We agreed early on, before she even came home, that we wouldn’t feed a dog table scraps but only nutritious dog food. She didn’t know what to do with hard nuggets of food. She followed us at mealtimes, begging for scraps with those big brown, sad eyes. We discovered she loved canned cat food, so we tried soft, canned dog food. Although very picky as to the flavor and texture, she became used to eating properly.

Mindy sleeps in bed with us, sometimes cuddled up to me, sometimes my husband, and always between us. We don’t have the heart to move her because she has chosen this spot and she has never known a pack, or love. In the middle of the night, not long after we brought her home, we were awoken by a low pitched, mournful howl. Evidently she was dreaming, and it must not have been a pleasant dream. She has done this on a few occasions and each time it breaks our hearts to think she has a memory that causes her to cry out.

We have discovered the long-term effects of being caged for years. Her toes are splayed from constantly standing and walking in wire cages. Also due to being raised in a cage, she has developed patella luxation, a condition where her knees pop out of place. For now she can stretch her back legs and realign her knees, but there will come a point where she may require surgery to correct the painful condition. Mindy has also developed another tumor. We don’t know if it’s cancerous but surgery will be performed in October to remove it. If it is cancer, Mindy will only know love for what remains of her life.

Mindy has grown to be a loving, attention seeking, adorable companion.

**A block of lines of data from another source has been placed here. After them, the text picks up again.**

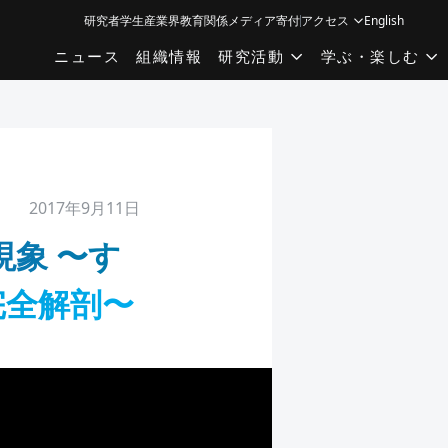
研究者
学生
産業界
教育関係
メディア
寄付
アクセス
English
ニュース
組織情報
研究活動
学ぶ・楽しむ
2017年9月11日
現象 〜す
完全解剖〜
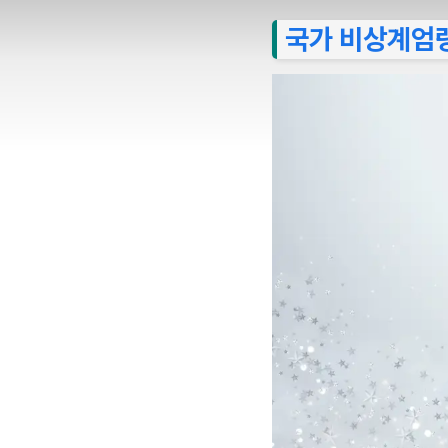
국가 비상계엄령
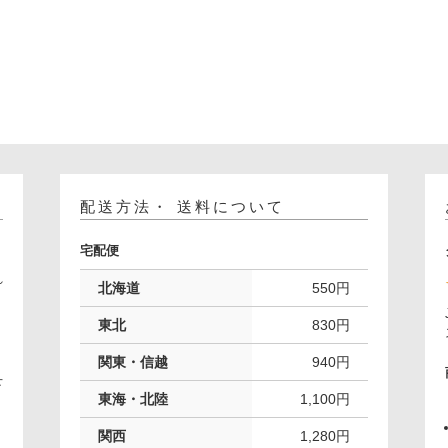
配送方法・ 送料について
宅配便
れ
北海道
550円
。
東北
830円
関東・信越
940円
下
東海・北陸
1,100円
関西
1,280円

She has only known love and affection for the last year and a half, but it will take a long time to overcome the neglect she knew. Some puppy mill breeding dogs never recover from the emotional trauma. We are lucky.

My message? Please don’t buy pet shop animals. Not all, but a large portion of these animals come from puppy mills, where sanitary conditions, living conditions, and health concerns are largely unregulated. Little thought is given to interbreeding and congenital defects. And the mothers of these adorable pet shop puppies live in misery. I’m not saying all breeders are bad, but how do you know? The animal shelters are overflowing with dogs and cats that need a forever loving home. Please consider giving them one.